Reported / Citable
Background
Antonio Navarro Valdez, a Mexican national, entered the United States on a tourist visa in April 2019, authorized to remain until October 17, 2019. He overstayed his visa, married a U.S. citizen, and remained employed and resident in the country. On March 23, 2026, he was transferred into ICE custody following an arrest by the Grand Prairie Police Department.
At an April 7, 2026 bond hearing, an Immigration Judge (IJ) denied bond, finding Valdez both a danger to the community and a flight risk. On April 16, 2026, Valdez requested voluntary departure, but instead was ordered removed on April 22, 2026. He appealed that removal order to the Board of Immigration Appeals (BIA), leaving the removal order non-final and his detention governed by 8 U.S.C. § 1226(a).

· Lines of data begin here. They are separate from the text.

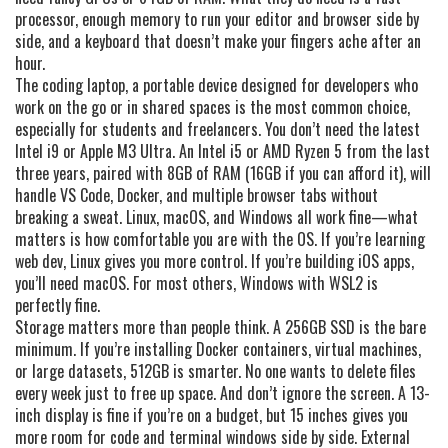
processor, enough memory to run your editor and browser side by
side, and a keyboard that doesn’t make your fingers ache after an
hour.
The
coding laptop
,
a portable device designed for developers who
work on the go or in shared spaces
is the most common choice,
especially for students and freelancers. You don’t need the latest
Intel i9 or Apple M3 Ultra. An Intel i5 or AMD Ryzen 5 from the last
three years, paired with 8GB of RAM (16GB if you can afford it), will
handle VS Code, Docker, and multiple browser tabs without
breaking a sweat. Linux, macOS, and Windows all work fine—what
matters is how comfortable you are with the OS. If you’re learning
web dev, Linux gives you more control. If you’re building iOS apps,
you’ll need macOS. For most others, Windows with WSL2 is
perfectly fine.
Storage matters more than people think. A 256GB SSD is the bare
minimum. If you’re installing Docker containers, virtual machines,
or large datasets, 512GB is smarter. No one wants to delete files
every week just to free up space. And don’t ignore the screen. A 13-
inch display is fine if you’re on a budget, but 15 inches gives you
more room for code and terminal windows side by side. External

On May 22, 2026, Valdez filed a pro se petition for writ of habeas corpus under 28 U.S.C. § 2241, arguing that his continued detention violated due process given his family ties, community connections, and employment history; that he was wrongly denied voluntary departure; and that he received ineffective assistance of counsel during immigration proceedings. He sought release under conditions of supervision to pursue additional immigration relief. Respondents moved to dismiss for lack of jurisdiction.
The Court’s Holding
Judge John A. Kazen granted Respondents’ motion to dismiss, holding that the court lacked jurisdiction to review any of Valdez’s claims. The court explained that 8 U.S.C. § 1226(e) expressly strips federal courts of authority to review the Attorney General’s discretionary judgments regarding detention, including an IJ’s bond denial. Because Valdez’s detention flowed directly from the IJ’s discretionary decision to deny bond — and Valdez made no showing that the bond hearing itself was constitutionally inadequate — the court could not second-guess that determination.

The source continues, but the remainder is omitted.